▶ **Information shown**:
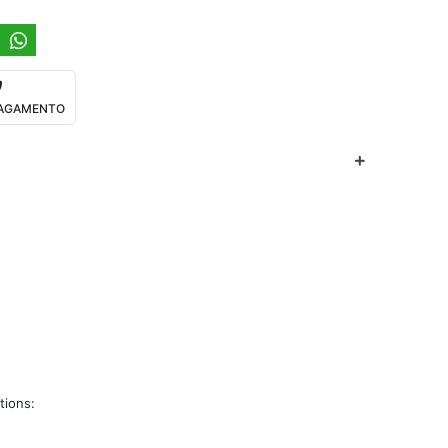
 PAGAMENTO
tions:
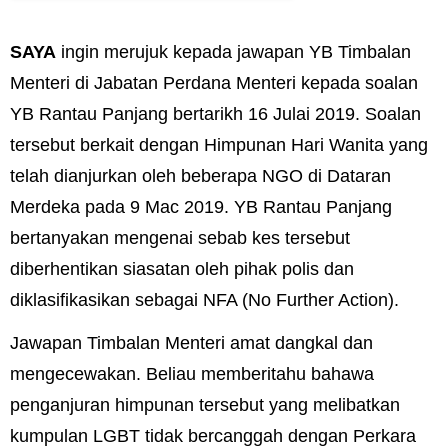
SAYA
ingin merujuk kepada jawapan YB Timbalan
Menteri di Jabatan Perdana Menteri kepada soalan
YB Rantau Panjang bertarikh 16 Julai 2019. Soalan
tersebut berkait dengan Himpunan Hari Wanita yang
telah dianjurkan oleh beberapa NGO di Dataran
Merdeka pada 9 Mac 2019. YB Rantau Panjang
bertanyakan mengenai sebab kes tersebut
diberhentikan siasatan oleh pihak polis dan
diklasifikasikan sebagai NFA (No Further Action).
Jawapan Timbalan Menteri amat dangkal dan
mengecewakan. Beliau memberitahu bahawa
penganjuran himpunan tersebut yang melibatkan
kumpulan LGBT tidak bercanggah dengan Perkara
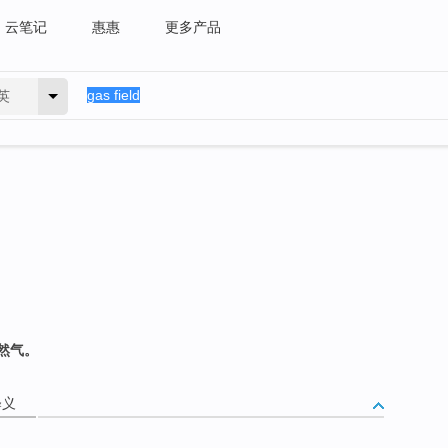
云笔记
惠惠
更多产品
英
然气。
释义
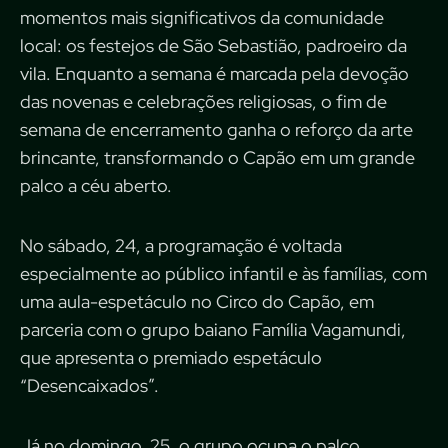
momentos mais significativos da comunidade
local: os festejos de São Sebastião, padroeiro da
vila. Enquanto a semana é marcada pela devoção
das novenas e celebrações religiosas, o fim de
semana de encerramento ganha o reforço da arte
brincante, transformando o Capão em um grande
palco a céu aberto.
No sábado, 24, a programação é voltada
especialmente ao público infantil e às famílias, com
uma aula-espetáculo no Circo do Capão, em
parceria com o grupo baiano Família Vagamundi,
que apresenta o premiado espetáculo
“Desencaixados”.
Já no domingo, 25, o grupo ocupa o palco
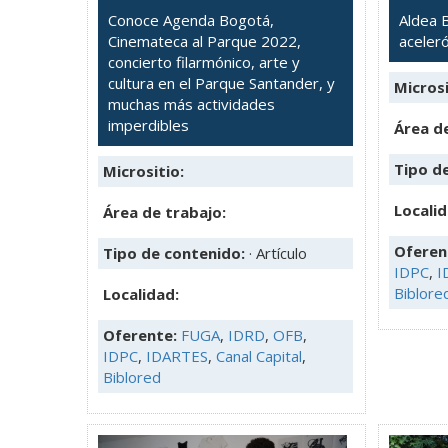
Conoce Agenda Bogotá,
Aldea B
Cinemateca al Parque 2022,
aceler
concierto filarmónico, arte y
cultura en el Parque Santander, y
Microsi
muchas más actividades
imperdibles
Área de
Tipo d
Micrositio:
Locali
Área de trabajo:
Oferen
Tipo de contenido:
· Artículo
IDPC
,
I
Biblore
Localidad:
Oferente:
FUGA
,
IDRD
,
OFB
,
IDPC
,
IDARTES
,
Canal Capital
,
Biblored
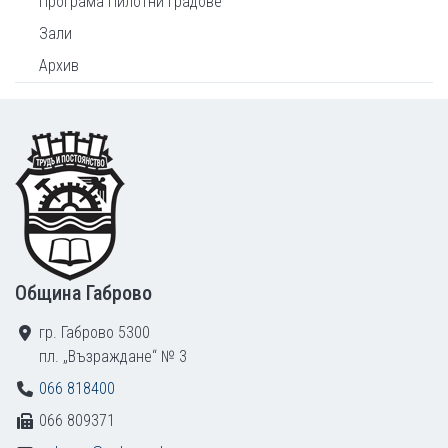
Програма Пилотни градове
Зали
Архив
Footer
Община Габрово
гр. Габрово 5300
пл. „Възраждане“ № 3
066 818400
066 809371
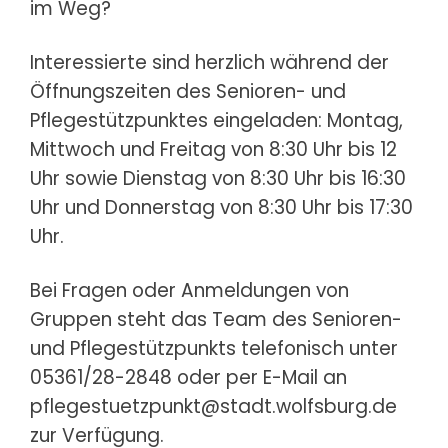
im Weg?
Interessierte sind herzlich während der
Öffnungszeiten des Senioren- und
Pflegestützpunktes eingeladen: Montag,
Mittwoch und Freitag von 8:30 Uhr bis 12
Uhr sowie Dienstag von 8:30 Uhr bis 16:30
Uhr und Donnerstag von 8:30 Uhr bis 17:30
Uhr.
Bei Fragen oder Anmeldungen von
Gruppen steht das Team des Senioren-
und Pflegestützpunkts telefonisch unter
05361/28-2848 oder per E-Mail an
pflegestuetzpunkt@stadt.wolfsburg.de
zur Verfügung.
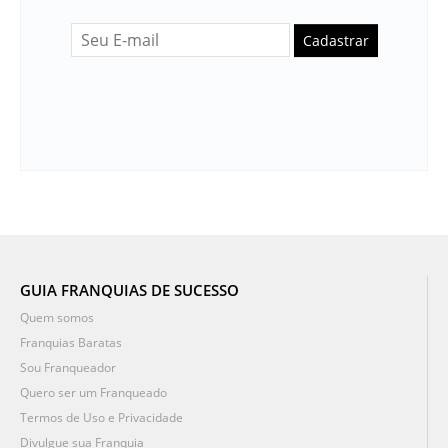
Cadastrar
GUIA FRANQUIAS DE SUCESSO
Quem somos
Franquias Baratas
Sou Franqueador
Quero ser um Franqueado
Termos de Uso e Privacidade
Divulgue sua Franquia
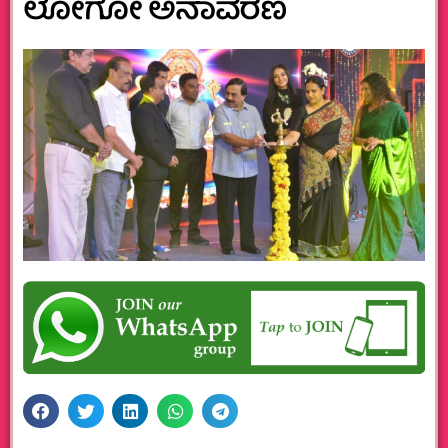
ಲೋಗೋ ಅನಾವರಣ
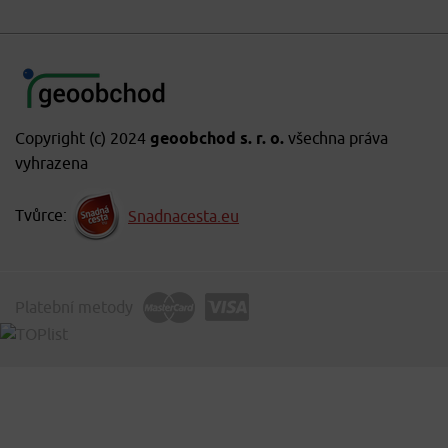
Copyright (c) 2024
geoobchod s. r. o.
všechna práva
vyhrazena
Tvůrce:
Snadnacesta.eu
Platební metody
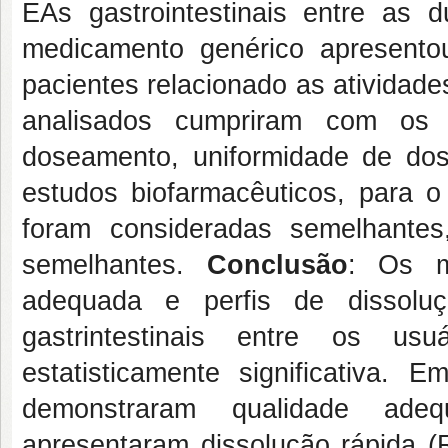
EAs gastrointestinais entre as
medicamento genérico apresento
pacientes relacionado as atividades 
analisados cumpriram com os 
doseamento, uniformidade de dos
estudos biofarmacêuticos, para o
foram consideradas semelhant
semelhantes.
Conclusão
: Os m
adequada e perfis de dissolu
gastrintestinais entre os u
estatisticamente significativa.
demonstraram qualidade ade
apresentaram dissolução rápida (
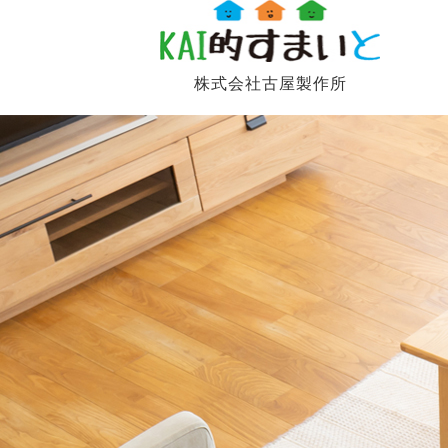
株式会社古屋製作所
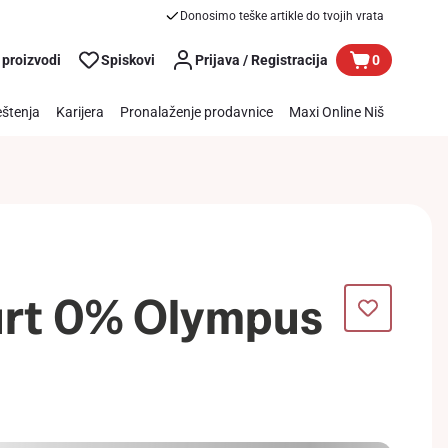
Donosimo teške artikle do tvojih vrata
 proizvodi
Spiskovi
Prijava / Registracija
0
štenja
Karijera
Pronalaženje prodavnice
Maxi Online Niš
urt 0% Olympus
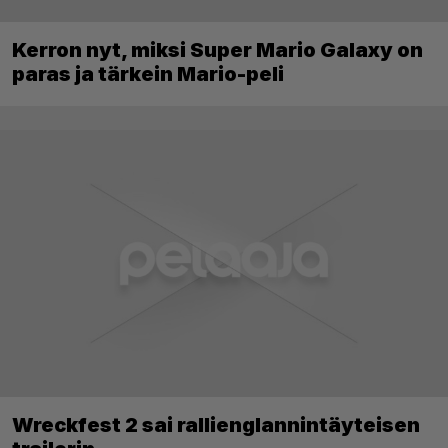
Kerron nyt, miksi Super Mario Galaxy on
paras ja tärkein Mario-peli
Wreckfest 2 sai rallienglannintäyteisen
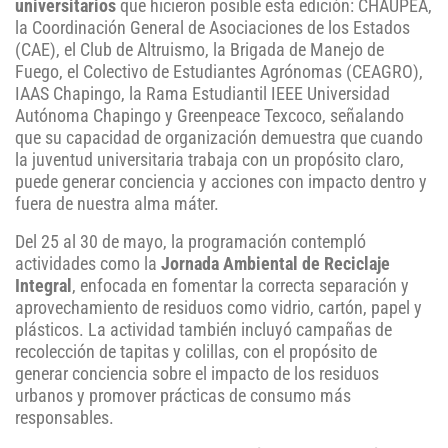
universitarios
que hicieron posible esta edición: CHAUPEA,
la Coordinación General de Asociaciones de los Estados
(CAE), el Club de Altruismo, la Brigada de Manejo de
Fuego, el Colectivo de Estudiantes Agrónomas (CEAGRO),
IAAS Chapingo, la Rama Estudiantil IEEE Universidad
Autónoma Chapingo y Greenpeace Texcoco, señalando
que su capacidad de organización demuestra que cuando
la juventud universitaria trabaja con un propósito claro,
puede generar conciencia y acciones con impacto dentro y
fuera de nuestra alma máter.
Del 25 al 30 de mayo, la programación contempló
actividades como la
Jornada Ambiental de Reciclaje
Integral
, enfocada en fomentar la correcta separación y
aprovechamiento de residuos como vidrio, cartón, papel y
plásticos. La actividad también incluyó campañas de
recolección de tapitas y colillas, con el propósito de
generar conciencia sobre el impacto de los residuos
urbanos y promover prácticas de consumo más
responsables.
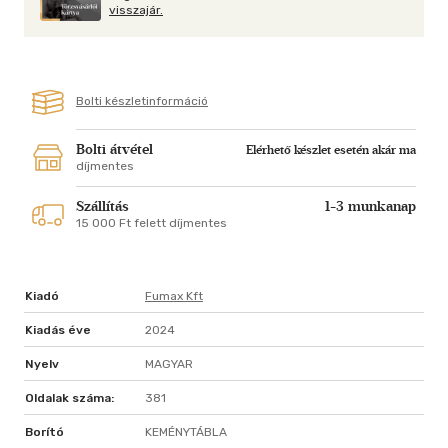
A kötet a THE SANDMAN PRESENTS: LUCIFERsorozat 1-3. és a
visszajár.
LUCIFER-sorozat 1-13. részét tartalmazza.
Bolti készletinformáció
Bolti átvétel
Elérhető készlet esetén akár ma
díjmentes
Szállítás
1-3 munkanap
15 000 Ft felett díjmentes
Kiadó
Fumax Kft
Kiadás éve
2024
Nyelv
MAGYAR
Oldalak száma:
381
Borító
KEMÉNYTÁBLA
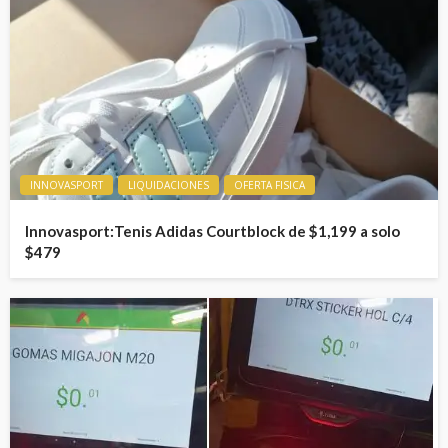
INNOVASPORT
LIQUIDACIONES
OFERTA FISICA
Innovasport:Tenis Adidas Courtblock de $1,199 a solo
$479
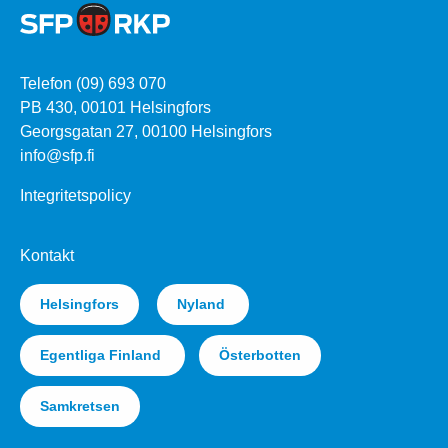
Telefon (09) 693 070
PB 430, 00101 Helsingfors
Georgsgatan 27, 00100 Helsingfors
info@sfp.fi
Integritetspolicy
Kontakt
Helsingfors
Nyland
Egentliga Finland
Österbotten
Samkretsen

▶ **What is expected**: Apart from the pictures, return every entry above exactly as given.

▶ **Problem solution**:
 PAGAMENTO
tions:
SAYA
ingin merujuk kepada jawapan YB Timbalan
Menteri di Jabatan Perdana Menteri kepada soalan
YB Rantau Panjang bertarikh 16 Julai 2019. Soalan
tersebut berkait dengan Himpunan Hari Wanita yang
telah dianjurkan oleh beberapa NGO di Dataran
Merdeka pada 9 Mac 2019. YB Rantau Panjang
bertanyakan mengenai sebab kes tersebut
diberhentikan siasatan oleh pihak polis dan
diklasifikasikan sebagai NFA (No Further Action).
Jawapan Timbalan Menteri amat dangkal dan
mengecewakan. Beliau memberitahu bahawa
penganjuran himpunan tersebut yang melibatkan
kumpulan LGBT tidak bercanggah dengan Perkara
云笔记
惠惠
更多产品
英
然气。
释义
momentos mais significativos da comunidade
local: os festejos de São Sebastião, padroeiro da
vila. Enquanto a semana é marcada pela devoção
das novenas e celebrações religiosas, o fim de
semana de encerramento ganha o reforço da arte
brincante, transformando o Capão em um grande
palco a céu aberto.
No sábado, 24, a programação é voltada
especialmente ao público infantil e às famílias, com
uma aula-espetáculo no Circo do Capão, em
parceria com o grupo baiano Família Vagamundi,
que apresenta o premiado espetáculo
“Desencaixados”.
Já no domingo, 25, o grupo ocupa o palco
Conoce Agenda Bogotá,
Aldea B
Cinemateca al Parque 2022,
aceler
concierto filarmónico, arte y
cultura en el Parque Santander, y
Microsi
muchas más actividades
imperdibles
Área de
Tipo d
Micrositio:
Locali
Área de trabajo:
Oferen
Tipo de contenido:
· Artículo
IDPC
,
I
Biblore
Localidad:
Oferente:
FUGA
,
IDRD
,
OFB
,
IDPC
,
IDARTES
,
Canal Capital
,
Biblored
Програма Пилотни градове
Зали
Архив
Footer
Община Габрово
гр. Габрово 5300
пл. „Възраждане“ № 3
066 818400
066 809371
im Weg?
Interessierte sind herzlich während der
Öffnungszeiten des Senioren- und
Pflegestützpunktes eingeladen: Montag,
Mittwoch und Freitag von 8:30 Uhr bis 12
Uhr sowie Dienstag von 8:30 Uhr bis 16:30
Uhr und Donnerstag von 8:30 Uhr bis 17:30
Uhr.
Bei Fragen oder Anmeldungen von
Gruppen steht das Team des Senioren-
und Pflegestützpunkts telefonisch unter
05361/28-2848 oder per E-Mail an
pflegestuetzpunkt@stadt.wolfsburg.de
zur Verfügung.
Cadastrar
GUIA FRANQUIAS DE SUCESSO
Quem somos
Franquias Baratas
Sou Franqueador
Quero ser um Franqueado
Termos de Uso e Privacidade
Divulgue sua Franquia
ಲೋಗೋ ಅನಾವರಣ
Copyright (c) 2024
geoobchod s. r. o.
všechna práva
vyhrazena
Tvůrce:
Snadnacesta.eu
Platební metody
EAs gastrointestinais entre as
medicamento genérico apresento
pacientes relacionado as atividades 
analisados cumpriram com os 
doseamento, uniformidade de dos
estudos biofarmacêuticos, para o
foram consideradas semelhant
semelhantes.
Conclusão
: Os m
adequada e perfis de dissolu
gastrintestinais entre os u
estatisticamente significativa.
demonstraram qualidade ade
apresentaram dissolução rápida (
株式会社古屋製作所
Donosimo teške artikle do tvojih vrata
 proizvodi
Spiskovi
Prijava / Registracija
0
štenja
Karijera
Pronalaženje prodavnice
Maxi Online Niš
urt 0% Olympus
Kerron nyt, miksi Super Mario Galaxy on
paras ja tärkein Mario-peli
Wreckfest 2 sai rallienglannintäyteisen
universitarios
que hicieron posible esta edición: CHAUPEA,
la Coordinación General de Asociaciones de los Estados
(CAE), el Club de Altruismo, la Brigada de Manejo de
Fuego, el Colectivo de Estudiantes Agrónomas (CEAGRO),
IAAS Chapingo, la Rama Estudiantil IEEE Universidad
Autónoma Chapingo y Greenpeace Texcoco, señalando
que su capacidad de organización demuestra que cuando
la juventud universitaria trabaja con un propósito claro,
puede generar conciencia y acciones con impacto dentro y
fuera de nuestra alma máter.
Del 25 al 30 de mayo, la programación contempló
actividades como la
Jornada Ambiental de Reciclaje
Integral
, enfocada en fomentar la correcta separación y
aprovechamiento de residuos como vidrio, cartón, papel y
plásticos. La actividad también incluyó campañas de
recolección de tapitas y colillas, con el propósito de
generar conciencia sobre el impacto de los residuos
urbanos y promover prácticas de consumo más
responsables.
A kötet a THE SANDMAN PRESENTS: LUCIFERsorozat 1-3. és a
visszajár.
LUCIFER-sorozat 1-13. részét tartalmazza.
Bolti készletinformáció
Bolti átvétel
Elérhető készlet esetén akár ma
díjmentes
Szállítás
1-3 munkanap
15 000 Ft felett díjmentes
Kiadó
Fumax Kft
Kiadás éve
2024
Nyelv
MAGYAR
Oldalak száma:
381
Borító
KEMÉNYTÁBLA
INNOVASPORT
LIQUIDACIONES
OFERTA FISICA
Innovasport:Tenis Adidas Courtblock de $1,199 a solo
$479
Telefon (09) 693 070
PB 430, 00101 Helsingfors
Georgsgatan 27, 00100 Helsingfors
info@sfp.fi
Integritetspolicy
Kontakt
Helsingfors
Nyland
Egentliga Finland
Österbotten
Samkretsen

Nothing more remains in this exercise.